Множество иностранцев приезжали из Константинополя, чтобы увидеть его. Соседние турки и татары стекались толпами, и все смотрели на короля с восхищением и почитанием. Видя его неукоснительное воздержание от вина и непременное присутствие дважды в день на богослужении, они говорили: «Вот истинный мусульманин» и горели нетерпением идти с ним на покорение Московии.

Среди бендерской праздности, каковая затянулась долее, нежели он предполагал, Карл незаметно для самого себя приохотился к чтению, чему более всего способствовал голштинский посланник барон Фабрис, милейший юноша веселого нрава и легкого обращения, которые столь нравятся государям. Он знал всех французских авторов, и Карл по его рекомендации читал трагедии Корнеля и Расина, а также труды Депрео. Королю совершенно не пришлись по вкусу сатиры сего последнего, впрочем и в самом деле не принадлежащие к лучшим его творениям. Но другие вещи сего автора были изрядно им оценены. Когда ему прочли из восьмой сатиры то место, где Александр[62] назван безумцем и одержимым, он в гневе разорвал этот лист.

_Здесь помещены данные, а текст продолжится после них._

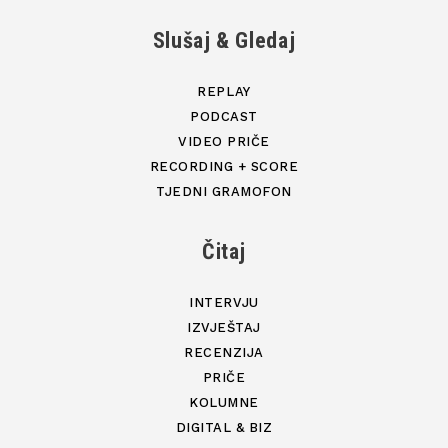
Slušaj & Gledaj
REPLAY
PODCAST
VIDEO PRIČE
RECORDING + SCORE
TJEDNI GRAMOFON
Čitaj
INTERVJU
IZVJEŠTAJ
RECENZIJA
PRIČE
KOLUMNE
DIGITAL & BIZ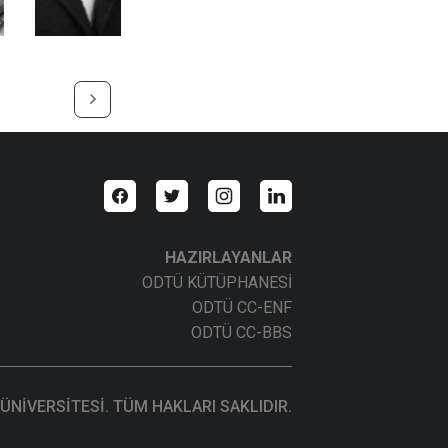
HAZIRLAYANLAR
ODTÜ KÜTÜPHANESİ
ODTÜ CC-ENF
ODTÜ CC-BBS
ÜNİVERSİTESİ. TÜM HAKLARI SAKLIDIR.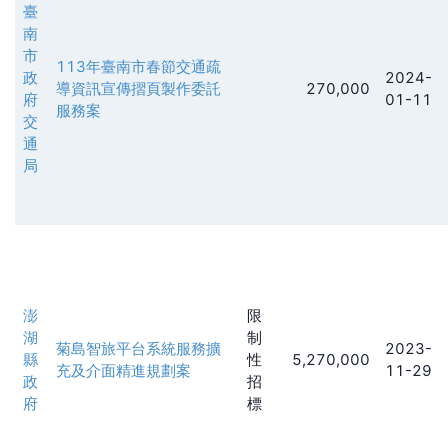
臺
南
市
113年臺南市春節交通疏
政
2024-
導資訊宣傳摺頁製作委託
270,000
府
01-11
服務案
交
通
局
澎
限
湖
制
菊島智旅平台系統服務擴
2023-
縣
性
5,270,000
充及介面精進規劃案
11-29
政
招
府
標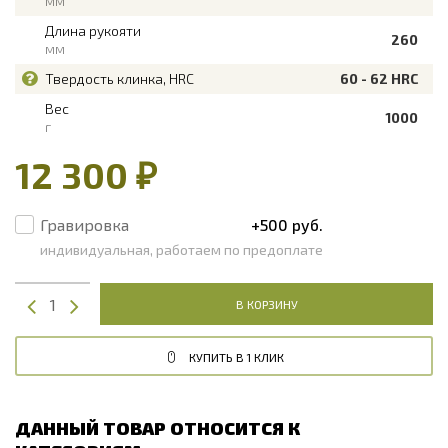
мм
Длина рукояти
260
мм
Твердость клинка, HRC
60 - 62 HRC
Вес
1000
г
12 300 ₽
Гравировка
+500 руб.
индивидуальная, работаем по предоплате
В КОРЗИНУ
КУПИТЬ В 1 КЛИК
ДАННЫЙ ТОВАР ОТНОСИТСЯ К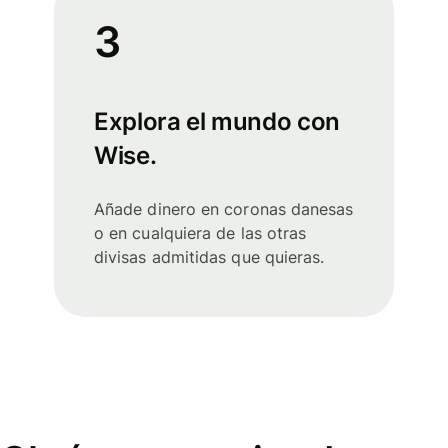
3
Explora el mundo con
Wise.
Añade dinero en coronas danesas
o en cualquiera de las otras
divisas admitidas que quieras.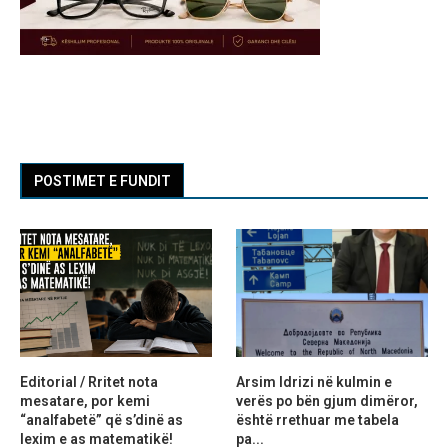
POSTIMET E FUNDIT
Editorial / Rritet nota
Arsim Idrizi në kulmin e
mesatare, por kemi
verës po bën gjum dimëror,
“analfabetë” që s’dinë as
është rrethuar me tabela
lexim e as matematikë!
pa...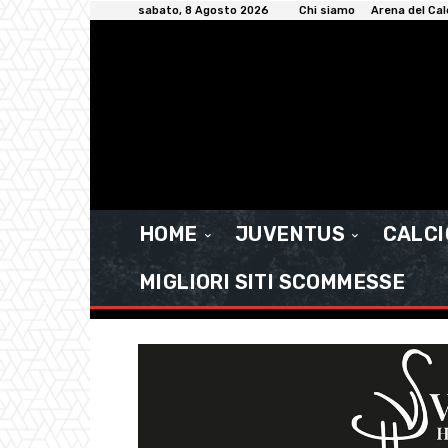
sabato, 8 Agosto 2026
Chi siamo
Arena del Cal
HOME
JUVENTUS
CALC
MIGLIORI SITI SCOMMESSE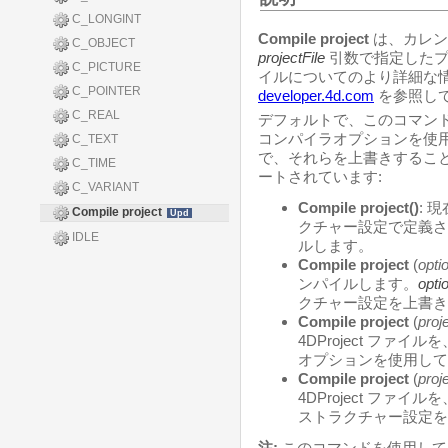
C_LONGINT
Compile project
は、カレン
C_OBJECT
projectFile
引数で指定したプ
C_PICTURE
イルについてのより詳細な
C_POINTER
developer.4d.com
を参照し
C_REAL
デフォルトで、このコマン
コンパイラオプションを使
C_TEXT
で、それらを上書きするこ
C_TIME
ートされています:
C_VARIANT
Compile project()
: 
Compile project
Upd
クチャー設定で定義さ
IDLE
ルします。
Compile project
(
opti
ンパイルします。
opti
クチャー設定を上書き
Compile project
(
proj
4DProject フ
オプションを使用して
Compile project
(
proj
4DProject ファイルを
ストラクチャー設定を
注:
このコマンドを使用して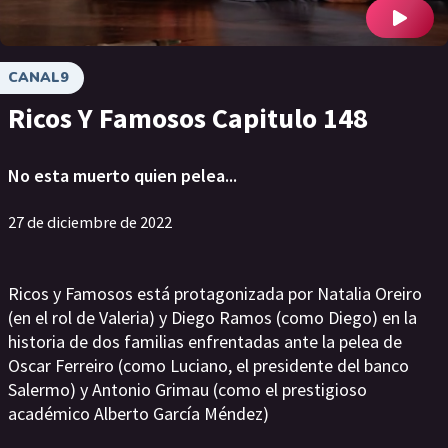
CANAL9
Ricos Y Famosos Capitulo 148
No esta muerto quien pelea...
27 de diciembre de 2022
Ricos y Famosos está protagonizada por Natalia Oreiro
(en el rol de Valeria) y Diego Ramos (como Diego) en la
historia de dos familias enfrentadas ante la pelea de
Oscar Ferreiro (como Luciano, el presidente del banco
Salermo) y Antonio Grimau (como el prestigioso
académico Alberto García Méndez)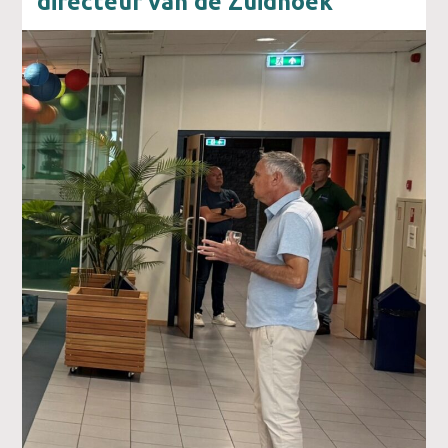
directeur van de Zuidhoek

Более прочих изо всех французских трагедий понравился ему «Митридат»[63], поелику судьба сего поверженного и жаждавшего отмщения монарха столь походила на его собственную. Он пальцем указывал господину Фабрису поражавшие его места, но сам не решался читать вслух и вообще ни разу не произнес ни единого слова по-французски. Даже встретившись в Бендерах с господином Дезалёром, посланником Франции при Порте, который владел лишь природным своим диалектом, он ответствовал ему по-латыни, а когда оный господин Дезалёр возразил, что не знает и четырех слов сего языка, предпочел призвать переводчика, нежели самому изъясняться по-французски.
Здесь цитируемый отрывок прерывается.